DESCRIPTION OF THE TASK
The answer must be a single number: how many lines in the entries below contain the word "Service".

──────────

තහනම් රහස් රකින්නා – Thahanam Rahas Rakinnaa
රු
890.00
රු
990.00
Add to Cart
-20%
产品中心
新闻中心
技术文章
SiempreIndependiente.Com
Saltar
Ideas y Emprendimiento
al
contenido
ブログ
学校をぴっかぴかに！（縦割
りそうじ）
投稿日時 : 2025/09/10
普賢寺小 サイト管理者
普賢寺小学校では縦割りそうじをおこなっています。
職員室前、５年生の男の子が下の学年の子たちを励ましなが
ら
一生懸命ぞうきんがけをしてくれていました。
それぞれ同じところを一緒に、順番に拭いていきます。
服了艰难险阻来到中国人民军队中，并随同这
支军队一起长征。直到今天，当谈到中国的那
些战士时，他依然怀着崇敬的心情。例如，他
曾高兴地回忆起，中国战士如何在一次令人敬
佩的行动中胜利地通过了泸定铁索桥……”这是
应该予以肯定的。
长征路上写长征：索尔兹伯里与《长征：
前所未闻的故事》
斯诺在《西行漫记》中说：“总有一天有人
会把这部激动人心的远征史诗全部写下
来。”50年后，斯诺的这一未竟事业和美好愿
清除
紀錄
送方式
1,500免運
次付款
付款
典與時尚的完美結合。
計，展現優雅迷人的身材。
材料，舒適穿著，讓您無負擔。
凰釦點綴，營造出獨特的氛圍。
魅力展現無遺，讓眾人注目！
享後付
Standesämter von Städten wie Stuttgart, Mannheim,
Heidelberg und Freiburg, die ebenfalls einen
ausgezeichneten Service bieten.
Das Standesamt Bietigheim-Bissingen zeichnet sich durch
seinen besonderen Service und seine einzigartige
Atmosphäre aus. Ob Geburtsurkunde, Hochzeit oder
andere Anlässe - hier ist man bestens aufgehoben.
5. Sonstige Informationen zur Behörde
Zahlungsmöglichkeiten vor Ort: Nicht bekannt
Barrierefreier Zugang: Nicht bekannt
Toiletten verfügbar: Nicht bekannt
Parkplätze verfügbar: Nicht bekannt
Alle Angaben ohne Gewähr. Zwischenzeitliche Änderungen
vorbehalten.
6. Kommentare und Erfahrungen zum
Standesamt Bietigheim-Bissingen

──────────

RESPONSE TO THIS TASK
2